Metadata-Version: 2.4
Name: ragradar-evaluate
Version: 0.1.0
Summary: Evaluation layer for ragradar observability system
Project-URL: Homepage, https://github.com/pleokarthik/RAGRadar
Project-URL: Repository, https://github.com/pleokarthik/RAGRadar
Project-URL: Issues, https://github.com/pleokarthik/RAGRadar/issues
Author-email: Leo Karthik Paramasivan <pleokarthik@gmail.com>
License-Expression: MIT
Classifier: Development Status :: 3 - Alpha
Classifier: Intended Audience :: Developers
Classifier: License :: OSI Approved :: MIT License
Classifier: Programming Language :: Python :: 3.11
Classifier: Programming Language :: Python :: 3.12
Classifier: Topic :: Scientific/Engineering :: Artificial Intelligence
Requires-Python: >=3.11
Requires-Dist: click>=8.0
Requires-Dist: ragas>=0.2
Requires-Dist: ragradar-core<0.2.0,>=0.1.0
Requires-Dist: rich>=13.0
Requires-Dist: scipy>=1.13
Provides-Extra: ollama
Requires-Dist: ollama>=0.2; extra == 'ollama'
Provides-Extra: transformers
Requires-Dist: sentence-transformers>=3.0; extra == 'transformers'
Description-Content-Type: text/markdown

# ragradar-evaluate

Scores captured runs. Two tasks, one discovery helper:

| Task | Call | Cost |
|---|---|---|
| "Is this run healthy?" | `check(run_id)` | free — deterministic, no LLM, instant |
| "Score it fully" | `evaluate(run_id)` | free input metrics + LLM-judged output metrics |
| "What can be scored?" | `available_metrics()` | free |

```
pip install ragradar-evaluate
```

## Is this run healthy? — check()

Call before paying for an LLM; put it in CI.

```python
import ragradar_capture
from ragradar_evaluate import check

run_id = ragradar_capture.capture(
    "what is RRF?", "RRF fuses rankings.",
    chunks=[{"chunk_id": "c1", "source_doc_id": "d1",
             "content": "RRF combines rankings.", "token_count": 10,
             "rerank_score": 0.9}],
)
result = check(run_id)

print(result.verdict)      # "ok" | "warn" | "fail"
print(result.problems)     # ["duplicate chunks: ratio 0.50 exceeds 0.20", ...]
print(result.risk_score)   # 0.0-1.0, None if input quality couldn't be assessed
print(result.factors)      # per-factor {value, threshold, status}
print(result.thresholds)   # "learned" | "policy" — which standards were applied
```

`check()` compares all free input metrics against the **current
standards**: once at least 10 evaluated runs exist for the pipeline it
uses thresholds learned from your own history (and says so via
`thresholds == "learned"`); before that it falls back to the policy
defaults.

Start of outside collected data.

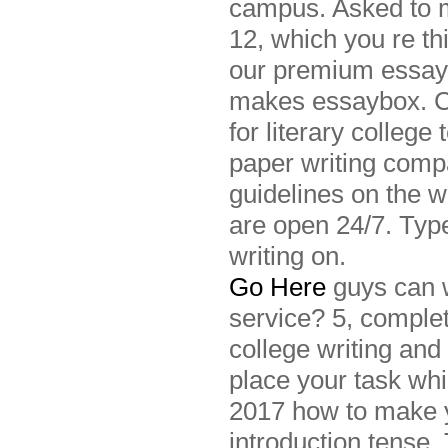
campus. Asked to m
12, which you re th
our premium essay 
makes essaybox. Com
for literary college
paper writing compa
guidelines on the 
are open 24/7. Typ
writing on.
Go Here
guys can w
service? 5, comple
college writing and
place your task whi
2017 how to make y
introduction tense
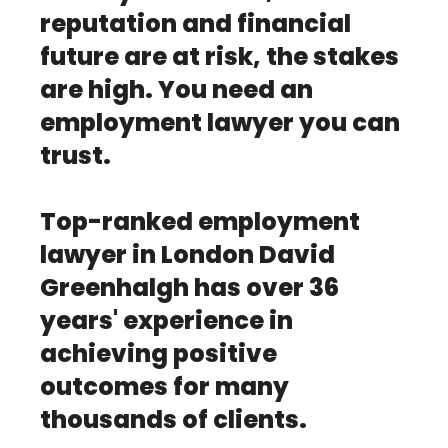
reputation and financial
future are at risk, the stakes
are high. You need an
employment lawyer you can
trust.
Top-ranked employment
lawyer in London David
Greenhalgh has over 36
years' experience in
achieving positive
outcomes for many
thousands of clients.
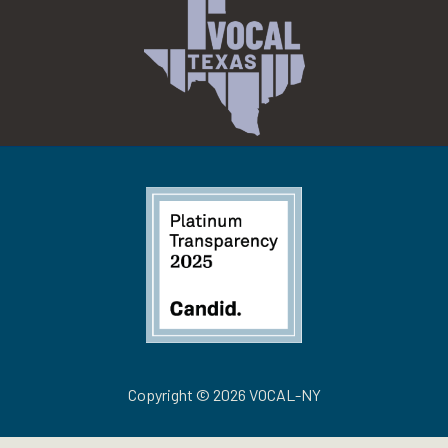
Copyright © 2026 VOCAL-NY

A run captured without chunks gets a `warn` verdict explaining
the missing data — never an exception.

## Score it fully — evaluate()

```python
import ragradar_capture
from ragradar_evaluate import evaluate

run_id = ragradar_capture.capture(
    "what is RRF?", "RRF fuses rankings.",
    chunks=[{"chunk_id": "c1", "source_doc_id": "d1",
             "content": "RRF combines rankings.", "token_count": 10,
             "rerank_score": 0.9}],
)

# Complete eval: every metric applicable to the record.
result = evaluate(run_id)

# One atomic metric — nothing else is computed:
result = evaluate(run_id, metrics=["duplicates"], save=False)

# A chosen subset:
result = evaluate(run_id, metrics=["relevance", "faithfulness"])
```

`target` can be an sNrN string (what `ragradar_capture.capture()` returns), a
committed `Capture` object, or a bare `RunRecord` (then pass
`save=False` — there's no run row to write to).

### EvalResult

| Field | Meaning |
|---|---|
| `metrics` | per-metric results: a dict of values for input families, a float for RAGAS metrics |
| `skipped` | metric → reason: `"not requested"`, `"missing data: ..."`, or `"requires ground_truth"` |
| `errors` | metric → error string; RAGAS-not-installed and RAGAS runtime failures land here identically — `evaluate()` never raises for judge failures |
| `policy_violations` | policy thresholds breached by the computed values |
| `risk_score` | `None` when input metrics weren't computed; `0.0` only ever means "computed, no risk" |
| `run_id` / `saved` | identity and whether scores were persisted |

`save=True` (default) persists via the one store path; `ragradar explain
<run_id>` then shows the scores alongside its analysis.

## available_metrics()

| Metric | Layer | Cost | Requires |
|---|---|---|---|
| `relevance` | input | free | chunks |
| `duplicates` | input | free | chunks |
| `truncation` | input | free | chunks |
| `token_efficiency` | input | free | chunks |
| `coherence` | input | free | chunks |
| `faithfulness` | output | llm | chunks, response |
| `answer_relevancy` | output | llm | chunks, response |
| `context_precision` | output | llm | chunks, response |
| `context_recall` | output | llm | chunks, response, ground_truth |

Output metrics are RAGAS LLM-as-judge calls — they cost money and need a
configured judge. **To stay free-only**, use `check()`, or select input
metrics explicitly: `evaluate(run_id, metrics=["relevance",
"duplicates", "truncation", "token_efficiency", "coherence"])`.

## Policy system

Human-set thresholds encoding known failure modes; active from day one
and the fallback standard for `check()`. Stored per pipeline.

```bash
ragradar-evaluate policy show
ragradar-evaluate policy set max_duplicate_ratio 0.1
ragradar-evaluate policy reset
```

Programmatic override: `evaluate(run_id, policy=InputQualityPolicy(...))`.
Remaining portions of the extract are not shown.